Sexo, nunca estudou. "Meu conhecimento não é tanto", avisa, tímida. "Nem daria tempo, só tenho 24 anos." Não é nem quer ser sexóloga. Talvez por isso, segundos antes de o programa entrar no ar ela reclame de uma taquicardia. Sabe que adolescente pergunta o que lhe vem à cabeça. Para socorrê-la, mais ao lado, numa cadeira, está o psiquiatra Jairo Bouer, de 33 anos, há seis trabalhando com adolescentes.
O programa entra no ar e, de cara, um telespectador dispara o primeiro torpedo, por telefone: "Estou transando com a namorada de um amigo porque ela não aguenta mais o cara que, de uns tempos para cá, só sente prazer vestido de mulher." E emenda: "Devo contar para o meu amigo ou sair fora?" Babi não se embaraça: "Fantasia é bom quando os dois topam e, nesse caso
parece que ela não está nem um pouco a fim e já caiu na sua."
Suas respostas misturam o bom senso com uma linguagem coloquial. Ainda não ocorreu, mas diz que estará pronta se algum engraçadinho telefonar com o propósito de bagunçar o programa. "Tenho o direito de ficar constrangida e, se for o caso, posso falar: Í babacão, desliga esse telefone", avisa. "Sou canceriana, mas sei ser contundente."
Em todos os programas Babi recebe um convidado famoso, que entra no segundo dos quatro blocos da atração. Deitado ou sentado ao lado de Babi numa cama redonda, o convidado fala de seu trabalho e também se expõe às perguntas do público. Dia desses, Joana, que faz a Feiticeira do programa "H" sentou-se na cama e recebeu logo a pergunta: "Qual a sua posição preferida para transar?" Babi assumiu o que chama de seu lado "mãezona" e disse para o garoto não pegar tão pesado logo de cara.

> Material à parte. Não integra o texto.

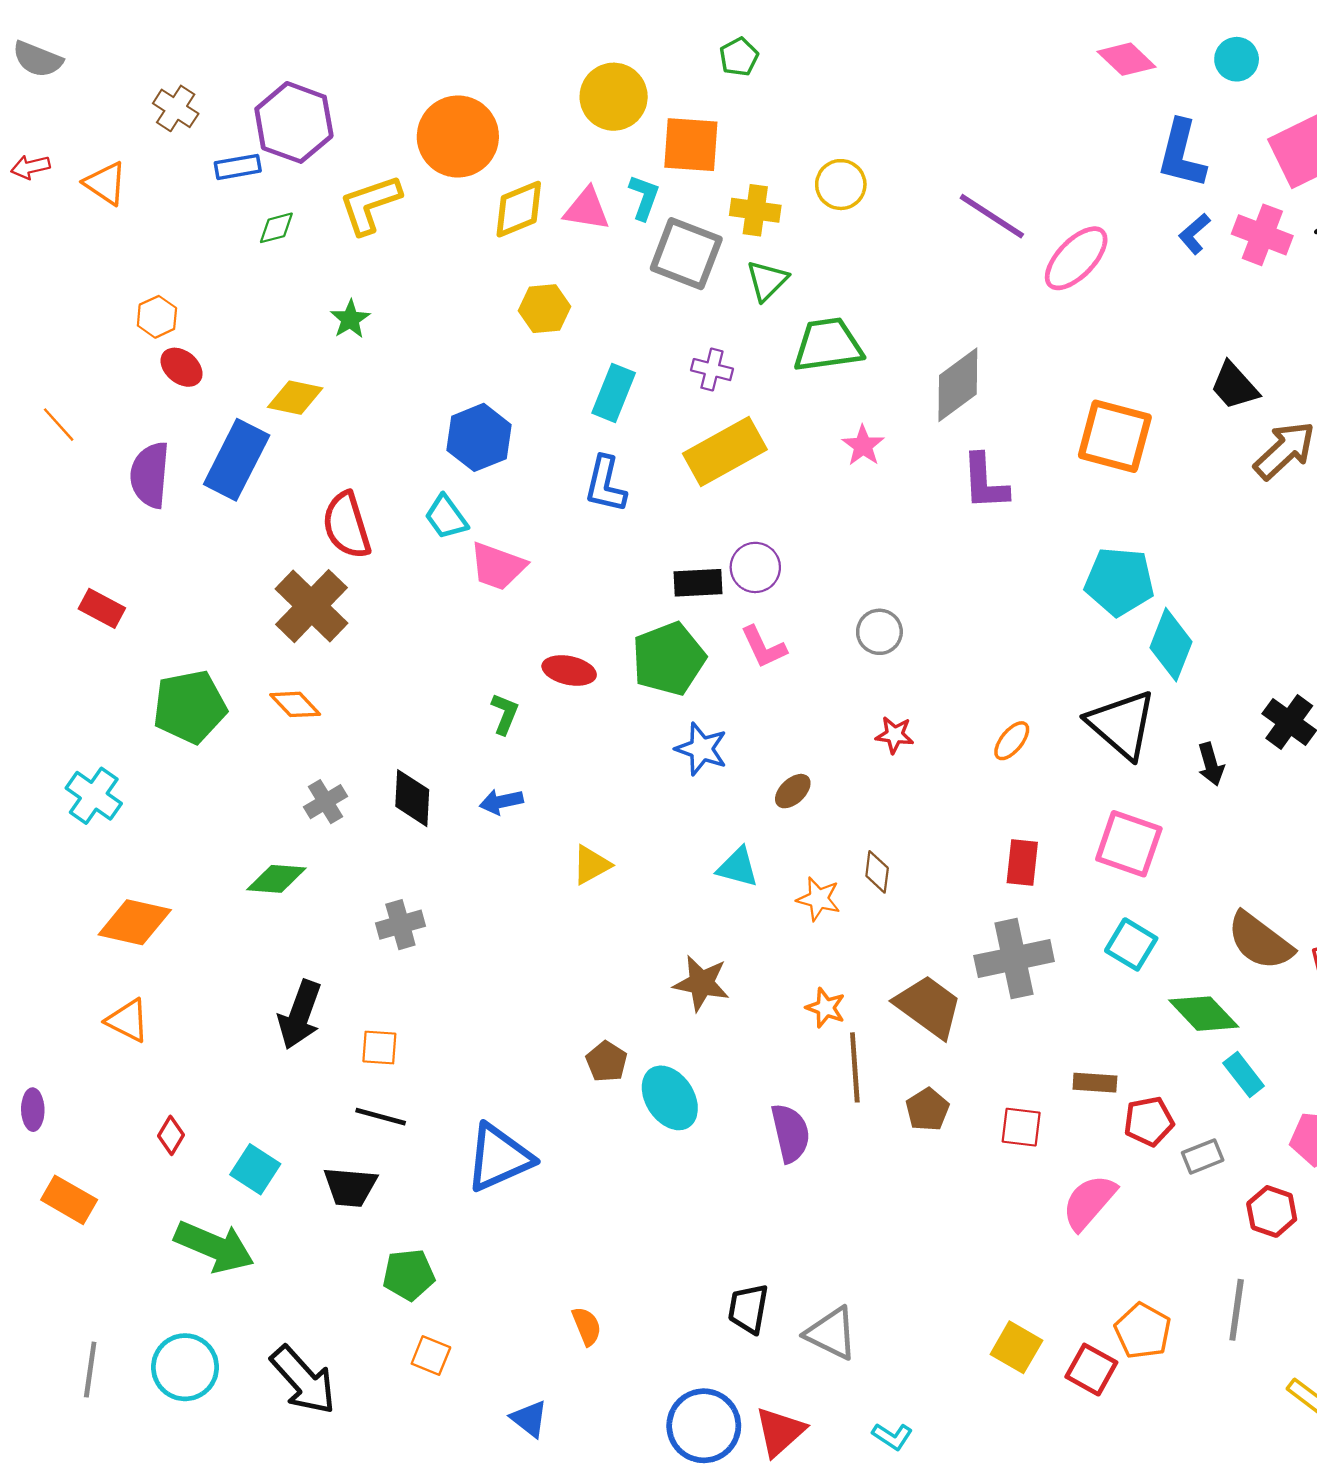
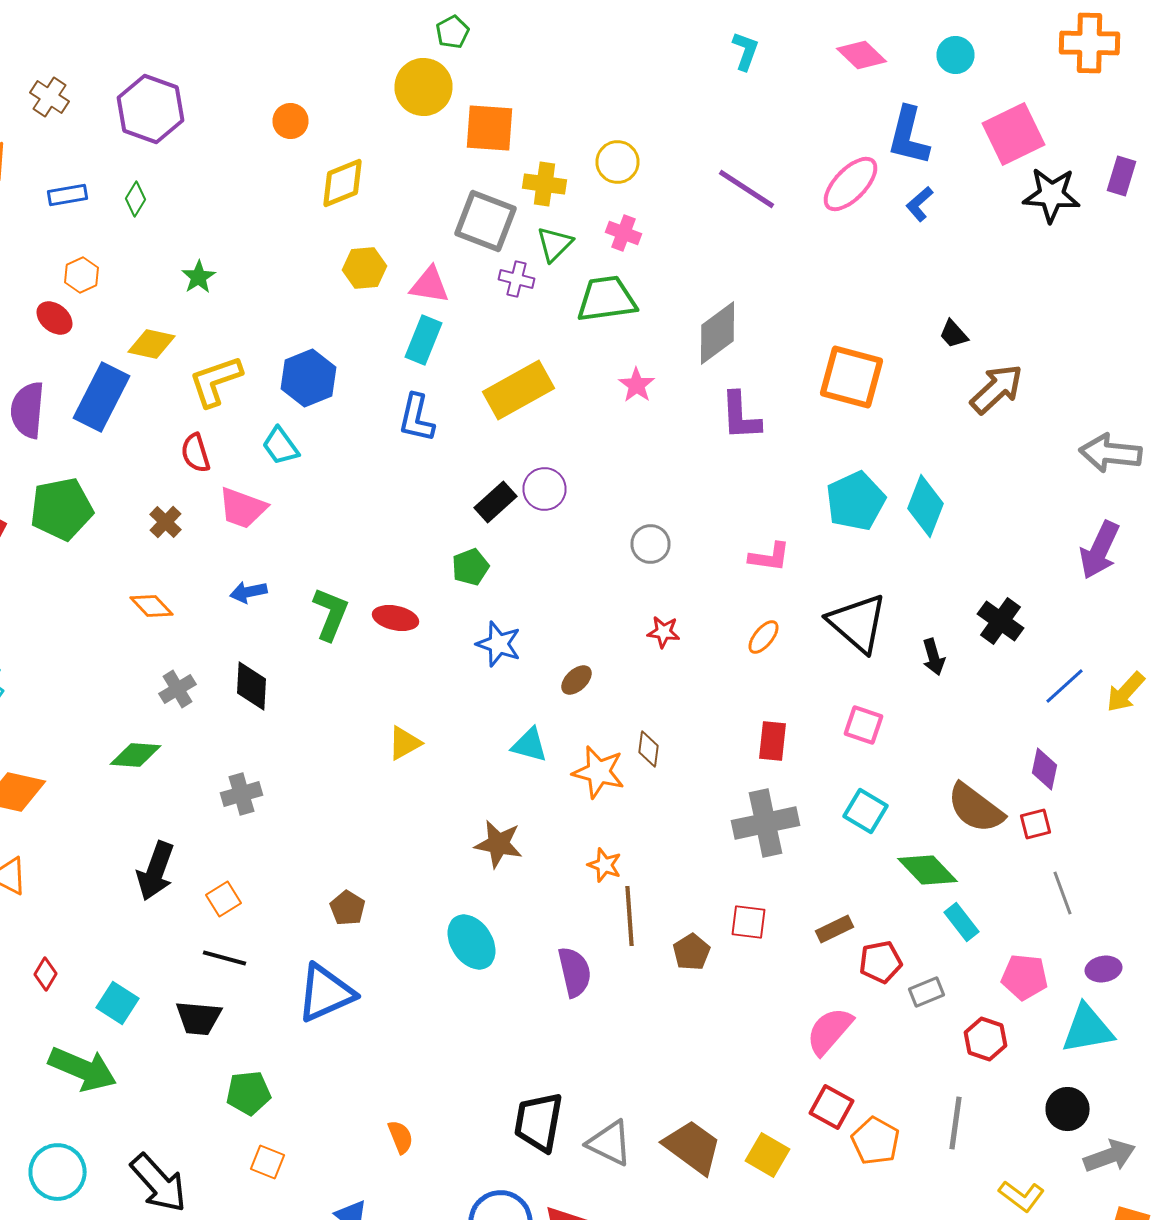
green pentagon: (739, 57) -> (452, 32), moved
orange circle: (458, 137) -> (290, 121), size x0.5
blue rectangle: (238, 167) -> (68, 195), moved
cyan L-shape: (644, 197) -> (746, 51), moved
yellow L-shape: (370, 204) -> (216, 381), moved
pink triangle: (587, 209) -> (430, 285), moved
green diamond: (276, 228) -> (136, 199), turned -44
pink cross: (1262, 235) -> (624, 233), moved, size x0.7
pink ellipse: (1076, 258) -> (850, 184), moved
orange hexagon: (157, 317) -> (82, 275), moved
purple cross: (712, 370) -> (516, 279), moved
black trapezoid: (1234, 386) -> (954, 334), size x0.7
red semicircle: (347, 525) -> (196, 453), size x0.7
pink trapezoid: (498, 566) -> (242, 508), moved
cyan pentagon: (1119, 581) -> (856, 501), turned -30
black rectangle: (698, 583) -> (496, 502), turned -39
brown cross: (311, 606) -> (166, 522), size x0.5
cyan diamond: (1171, 645) -> (926, 506), moved
pink L-shape: (763, 647) -> (770, 557), moved, turned -57
green pentagon: (669, 659) -> (470, 567), size x0.6
red ellipse: (569, 670) -> (396, 618), moved
green pentagon: (190, 707) -> (62, 509), moved
green L-shape: (505, 714) -> (330, 614), size x1.5
blue arrow: (501, 802) -> (248, 592), moved
pink square: (1129, 844) -> (864, 725), size x0.7
orange star: (819, 899) -> (598, 772), size x1.4
brown trapezoid: (929, 1007) -> (692, 1147), moved
orange square: (379, 1048) -> (224, 899), turned -36
brown pentagon: (607, 1062) -> (348, 908), moved
brown rectangle: (1095, 1083) -> (834, 929), turned -30
red square: (1021, 1127) -> (748, 922), moved
black trapezoid: (748, 1309) -> (538, 1122), size x1.4
red square: (1091, 1370) -> (832, 1107), moved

Babi já recebeu, entre outros, a apresentadora da Bandeirantes Cléo Brandão, mais recente capa da "Playboy", a modelo e apresentadora de TV Monique Evans, o pagodeiro Vavá, do grupo Karametade e o jogador de vôlei Lilico.
Curiosidade - Babi não esconde que desde que o "MTV Erótica" estreou ela passou a ler mais sobre sexo. Não livros teóricos, mas reportagens de comportamento. "Tenho mais curiosidade sobre o assunto, procuro ler o máximo", diz.
Por um ponto eletrônico, a produção avisa a Babi que tem mais uma ligação no ar. É um rapaz de 26 anos reclamando que tem o pênis pequeno e que, por causa disso, já havia pensado em virar gay. Babi sobe nas tamancas: "Meninos, vamos parar com essa coisa de achar que o pênis tem de ser grande!" E continua: "Tem muita mulher que não gosta daquela coisa machucando, sabia?" E sugere ao rapaz: "Porque você não coloca um anúncio nos nossos classificados procurando uma mulher que goste de homens como você?"
A metralhadora de perguntas continua com os jovens que participam do programa dentro do estúdio. Dia desses estavam lá Heros, de 21 anos, Cláudio, de 19 anos, Laura, de 18, Dani, de 21, e Marcelo, de 23. Eles se dizem fãs do programa porque é um espaço para tirar dúvidas o que, geralmente, não têm em casa. "Os pais estão muito desatualizados, não acompanharam a evolução da nossa geração", diz Dani. Laura diz que tem de ver o programa escondida da avó. "Ela acha que a conversa é muito direta", conta. "Mas já a peguei assistindo."